Friday, September 26, 2008

Assclowns

When an evening of bicycle riding includes an interlude where somebody agrees to launch not just one, but two—(consecutively, not simultaneously) bottle rockets from his ass and it’s still not the most memorable part of the night, you have to chalk it up as a bona fide disaster (in the old sense of the word, the one that refers to the alignment of the stars, which must have been exerting a truly strange attraction on us all to result in such an odd and calamitous collection of events).

Or maybe the shortbread space cookie I had before leaving home had something to do with it.

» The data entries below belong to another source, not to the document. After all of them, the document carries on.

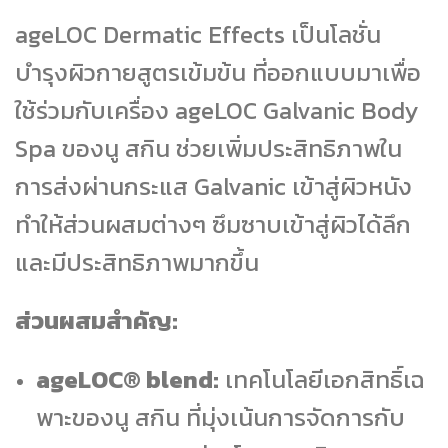
ageLOC Dermatic Effects เป็นโลชั่น
บำรุงผิวกายสูตรเข้มข้น ที่ออกแบบมาเพื่อ
ใช้ร่วมกับเครื่อง ageLOC Galvanic Body
Spa ของนู สกิน ช่วยเพิ่มประสิทธิภาพใน
การส่งผ่านกระแส Galvanic เข้าสู่ผิวหนัง
ทำให้ส่วนผสมต่างๆ ซึมซาบเข้าสู่ผิวได้ลึก
และมีประสิทธิภาพมากขึ้น
ส่วนผสมสำคัญ:
ageLOC® blend:
เทคโนโลยีเอกสิทธิ์เฉ
พาะของนู สกิน ที่มุ่งเน้นการจัดการกับ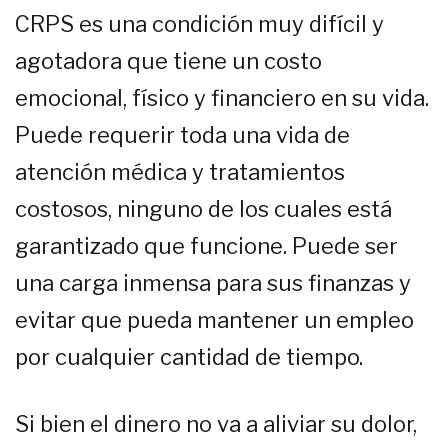
CRPS es una condición muy difícil y
agotadora que tiene un costo
emocional, físico y financiero en su vida.
Puede requerir toda una vida de
atención médica y tratamientos
costosos, ninguno de los cuales está
garantizado que funcione. Puede ser
una carga inmensa para sus finanzas y
evitar que pueda mantener un empleo
por cualquier cantidad de tiempo.
Si bien el dinero no va a aliviar su dolor,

In any case, more than once I got to feel like Walter Brennan meets Mr. Magoo as I stood slightly apart from my cycling comrades both dismayed and elated at the behaviors that swam before my eyes, which included surreal karaoke singing, random tossing of things that gosh darn it you kids, you better stop throwing, so help me, don’t make me come over there, fisticuffs, which I completely missed, thank god, the wearing of orange rubber fishing overalls, and a surprising amount of bicycle riding when you tallied it all up in the end.

And it was one of those times when, in some ways, the best part turned out to be the long solo route home, where the combination of sensory stimulations over the course of the night came together to make for an especially delightful ride, the front of my front wheel eating up the pavement slowly but surely all the way across town.

We had set out for Nickelsville, the homeless encampment near Georgtown, to bear witness to the authorities evicting the residents, but never made it past Goldies on Airport Way, which turned out to be just fine since the threatened removal didn’t take place although it did seem that, at some points, our butts were this close to being kicked out from where we were, too.

Friday, September 12, 2008

Fries

Is this a great fucking country or what?

Where else could some three dozen idiots ride bikes from a downtown meet-up, where already park rangers were on to them and their open containers, to an inner-ring suburban shopping mall for a takover of a “family” restaurant in order to stage a French (call that “freedom”) fried potato-eating contest that would result in some among their number regurgitating publicly, and then to top off the evening, pedal furiously down shuttered freeway express lanes only to be stopped, upon exiting to city streets, by a phalanx of law enforcement vehicles, some State Patrol, some Seattle’s Finest, and still manage to walk (or more accurately, ride) away from arrest, imprisonment, and even water-boarding?

Fuck you Osama Bin Laden, the terrorists have not won, not so long as such adventures remain in the realm of possibility, although thankfully for people’s intestines and police records they only come once a year.

The second annual .83 9/11 Never Forget (How Fat You Really Are) Bike Ride and Freedom Fry Eating Contest went off last night in fine form, which is more than can be said this morning of the competitors’ distended bellies.

And while, as has been noted, one might interpret the event as disrespectful of the tragic events that marked the date back in 2001, a more accurate reading—and I would argue more consistent with the true spirit of the night—would see such inspired stupidity as a celebration of the liberties upon which the American Dream is founded.

Moreover, I would bet that if only we might have gotten those misguided fanatics away from flight school back in 2000 and onto bicycles, they never would have carried out their fateful mission, but instead, would have been right there with us, singing “God Bless America” and gorging on deep-fried starch, feeling nothing but pride (and maybe a bit of dyspepsia) to be in the land of the fry, home of the brave.